つか、帰ってからじっくり話を聞くって言ってませんでしたっけ? もうここで尋問しちゃうわけ?
「やましいことなんてちっともないです! アイリス様たちが同じ人を素敵って言ったから、修羅場回避のためにフォローしたんです!」
口がとがるのはお許しください。
「ほう」
じと目で私を見る旦那様。
「仲良し四人組で、同じ人の取り合いになっちゃったら後が気まずいじゃないですか~。確かにユリダリス様は素敵ですよ? お仕事もできますし、人柄もいいですしね。でもみんなで寄ってたかってはダメだと思うんです! だから、ユリダリス様だけじゃないですよ~、他にも素敵な人はいっぱいいますよ~って」
私はさらに言い募ったのですが。
「ふむ、ユリダリスは素敵ですか」
あれ? 論点そこ? しかも今、旦那様の目がきらりと光りましたね?
「素敵ですよ……って、あ」
旦那様の言葉を反芻して、自分が失言したことに気付きました。おーまいがー。
「よし。ユリダリスは公爵家に出入り禁止にしておきます」
「そうじゃなくて~!!」
もう、旦那様ってばメンドクサイっ!!
「そんなわけのわからないことばっかり言ってる男の人は嫌いです!」
ぷちん、と切れた私は、とうとうぶっちゃけてしまいました。
「えっ?!」
私に反論されると思ってなかったのか、旦那様がさっきまでの黒いオーラもすっこんで、目を丸くしています。
ええ、これくらいじゃおさまりませんよ!
「ちゃんと私の話を聞いてましたか? アイリス様たちに向けて言ったって言ってるでしょう。素敵な人はいっぱいいますよ、とか、それくらいの軽い感じです! それから、ユリダリス様が素敵なことは、私よりも旦那様の方がよくご存じでしょう?」
「え……ええ」
ふっ……ちょっとスッキリ☆ 言ってやったぜ! と私が満足していると、
「おお、なかなかヴィオラも言いますねぇ」
「ほんとほんと。まあ、それにケンカするほど仲がいいっていいますもんねぇ」
ニヤニヤと笑いながらこっちを見ているお義父様たちに気付きました。
あ~、やっちまった~! すっかり私と旦那様だけの世界に入っちゃってたよ、と天を仰いだ私でしたが、旦那様はさっといつも通りのキラキラスマイルに戻って、
「お見苦しいところを見せてしまいました。すみません」
なんて、しれっと両親に謝ってるし!!
旦那様が、馬車の中で話を切り出すから~! お屋敷に帰った後なら、ロータスの影に隠れて逃げおおせる自信はあったんだけど……って、違うか。
「スミマセン」
私もさっきの勢いはどこへやら、か細い声ながら謝ると、
「ヴィーちゃんが謝る必要ないわ。それよりサーシス。ヴィーちゃんの言うとおり、ちょっとくらいよその男を褒めたくらいでぐだぐだ言うもんじゃありませんよ、女々しい」
「……っ!」
私に優しい微笑みを向けてから、旦那様には厳しい眼差しでビシッと言い放ったお義母様です。再び旦那様は何も言えないようで黙ってしまいました。

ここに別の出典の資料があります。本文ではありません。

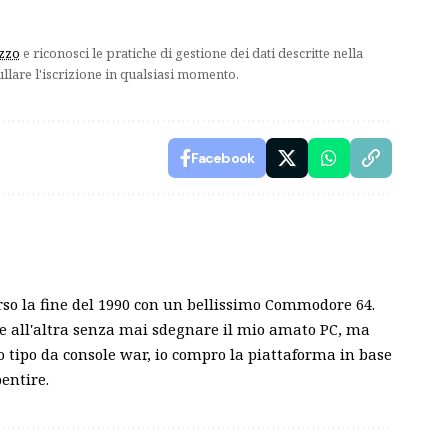
izzo
e riconosci le pratiche di gestione dei dati descritte nella
ullare l'iscrizione in qualsiasi momento.
Facebook
rso la fine del 1990 con un bellissimo Commodore 64.
e all'altra senza mai sdegnare il mio amato PC, ma
tipo da console war, io compro la piattaforma in base
entire.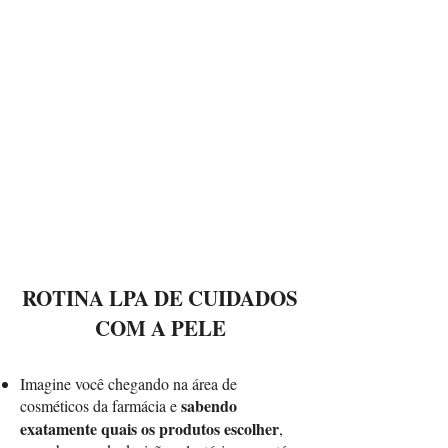
ROTINA LPA DE CUIDADOS
COM A PELE
Imagine você chegando na área de
sabendo
cosméticos da farmácia e
exatamente quais os produtos escolher
,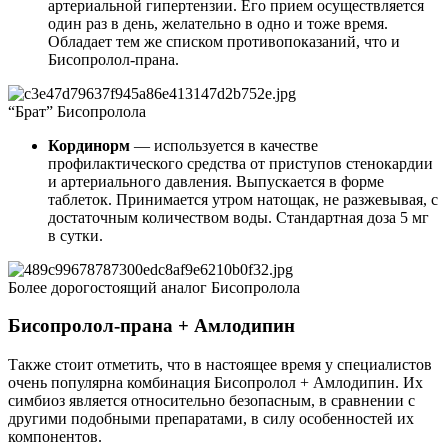
артериальной гипертензии. Его прием осуществляется
один раз в день, желательно в одно и тоже время.
Обладает тем же списком противопоказаний, что и
Бисопролол-прана.
“Брат” Бисопролола
Кординорм
— используется в качестве
профилактического средства от приступов стенокардии
и артериального давления. Выпускается в форме
таблеток. Принимается утром натощак, не разжевывая, с
достаточным количеством воды. Стандартная доза 5 мг
в сутки.
Более дорогостоящий аналог Бисопролола
Бисопролол-прана + Амлодипин
Также стоит отметить, что в настоящее время у специалистов
очень популярна комбинация Бисопролол + Амлодипин. Их
симбиоз является относительно безопасным, в сравнении с
другими подобными препаратами, в силу особенностей их
компонентов.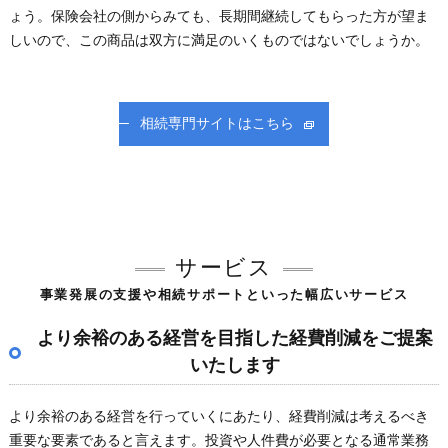
ょう。保険会社の側からみても、長期間継続してもらった方が望ま
しいので、この商品は双方に満足のいくものではないでしょうか。
相続専門サイトはこちら
サービス
事業発展の支援や相続サポートといった幅広いサービス
より余裕のある経営を目指した経費削減をご提案
いたします
より余裕のある経営を行っていくにあたり、経費削減は考えるべき
重要な要素であると言えます。投資や人件費が必要となる通常業務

その隣では、お義父様が苦笑いしています。思い当たる節、あるのかな?
これ以上は詰問できないと感じた旦那様がこっちを見て苦笑していますので、私もゼロ円スマイルで微笑み返します。よし、話はひとまずこれで終わりだね! あとはお屋敷に帰って逃げ切るだけだね、と心の中でしめしめとか思っていると、
「やきもちもほどほどにしときなさいよ、サーシス」
お義母様が爆弾投下です!
グサッと何かが刺さったような顔になっている旦那様と、お義母様の言葉に固まる私。
やきもちって……!
あ、だめだ。旦那様の方まともに見れないや。